Google has now confirmed that 58 malicious applications were uploaded to Android Market, and that they were downloaded onto around 260,000 devices before Google removed the apps on Tuesday evening. Although that number sounds quite high, the company believes that only device-specific information, such as the phone’s IMEI number, was compromised — no personal data or account information was transferred or compromised. Given that the apps had full root access, it could have been a whole lot worse, reports TechCrunch.
Originally, the suspect apps were discovered by Reddit user Lompolo who, after some investigation, found that the authors didn't match. He looked at a game which allowed users to play guitar on their handsets, and noticed that although the new version retained the same functionality of the original, it contained the virus code hidden within the application. Lompolo originally found 21 apps, but he was soon surpassed by Android Police who, after an in depth investigation, found a total of over 50.
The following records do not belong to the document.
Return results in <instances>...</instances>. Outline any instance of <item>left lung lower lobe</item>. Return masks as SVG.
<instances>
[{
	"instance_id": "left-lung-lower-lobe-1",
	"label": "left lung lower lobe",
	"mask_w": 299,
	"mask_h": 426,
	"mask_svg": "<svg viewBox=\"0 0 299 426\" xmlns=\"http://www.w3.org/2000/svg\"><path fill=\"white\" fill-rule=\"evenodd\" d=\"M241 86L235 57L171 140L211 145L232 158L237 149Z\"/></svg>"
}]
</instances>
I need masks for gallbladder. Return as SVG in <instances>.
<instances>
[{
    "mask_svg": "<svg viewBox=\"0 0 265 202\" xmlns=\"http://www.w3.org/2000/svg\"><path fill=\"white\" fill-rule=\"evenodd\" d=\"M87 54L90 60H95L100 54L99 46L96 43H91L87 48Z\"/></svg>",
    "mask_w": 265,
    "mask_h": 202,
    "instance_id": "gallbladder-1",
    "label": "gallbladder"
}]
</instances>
Starting this evening, Google will launch a special 'remote kill' function to affected handsets, with no user interaction required, Google will also be issuing a fully automated Android Market security update to infected devices that should remove the rootkit (again, no user action will be required). Affected Users will also receive an email, which can be viewed below.
You are receiving this message to inform you of a critical issue affecting your Android Market account.
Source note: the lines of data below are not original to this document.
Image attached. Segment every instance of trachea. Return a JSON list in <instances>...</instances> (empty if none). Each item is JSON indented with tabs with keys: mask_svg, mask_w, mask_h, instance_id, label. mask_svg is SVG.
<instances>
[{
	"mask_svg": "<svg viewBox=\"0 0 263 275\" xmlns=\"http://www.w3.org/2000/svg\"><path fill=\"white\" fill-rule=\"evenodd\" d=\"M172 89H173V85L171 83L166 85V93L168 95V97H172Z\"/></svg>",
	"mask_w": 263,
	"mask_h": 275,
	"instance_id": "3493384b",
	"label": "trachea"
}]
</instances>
We recently discovered applications on Android Market that were designed to harm devices. These malicious applications (“malware”) have been removed from Android Market, and the corresponding developer accounts have been closed.
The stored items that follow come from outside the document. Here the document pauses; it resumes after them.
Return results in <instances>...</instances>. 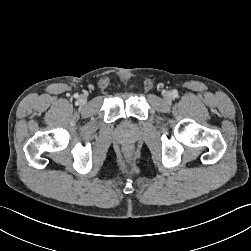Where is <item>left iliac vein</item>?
I'll list each match as a JSON object with an SVG mask.
<instances>
[{
	"instance_id": "4c4485c4",
	"label": "left iliac vein",
	"mask_w": 251,
	"mask_h": 251,
	"mask_svg": "<svg viewBox=\"0 0 251 251\" xmlns=\"http://www.w3.org/2000/svg\"><path fill=\"white\" fill-rule=\"evenodd\" d=\"M163 96L166 101H171L172 99V94L169 91H166Z\"/></svg>"
}]
</instances>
According to our records, you have downloaded one or more of these applications. This malware was designed to allow an unauthorized third-party to access your device without your knowledge. As far as we can determine, the only information obtained was device-specific (IMEI/IMSI, unique codes which are used to identify mobile devices, and the version of Android running on your device).
However, this malware could leave your device and personal information at risk, so we are pushing an Android Market security update to your device to remove this malware. Over the next few hours, you will receive a notification on your device that says “Android Market Security Tool March 2011” has been installed. You are not required to take any action from there, the update will automatically run. You may also receive notification(s) on your device that an application has been removed. Within 24 hours of receiving the update, you will receive a second email confirming its success.
To ensure this update is run quickly, please make sure that your device is turned on and has a strong network connection.
For more details, please visit the Android Market Help Center.
The Android Market Team
TechCrunch also notes: "Unfortunately, while Google can remotely fix affected devices, it can’t automatically patch the security hole that made the exploit possible in the first place. That’s because the hole exists on the system level, so it requires a system upgrade to resolve — and it’s up to the carriers and hardware manufacturers to deploy the fix. Google is issuing a patch and informing its partners that it is urgent, but who knows how long it will take the carriers to push it to users."
Google also says that the exploit was actually already fixed in recent versions of Android, and that it was only affected by version 2.2.1 and lower.
The company also said that it was already taking steps to block malicious apps from reaching the Android Market in the future, with a somewhat vague statement.
We are adding a number of measures to help prevent additional malicious applications using similar exploits from being distributed through Android Market and are working with our partners to provide the fix for the underlying security issues.
Applications aren't screened manually by a reviewer (nor do Apple), but one can only hope that there will be at least some (better) tools and security checks implemented to prevent such a breach in the future.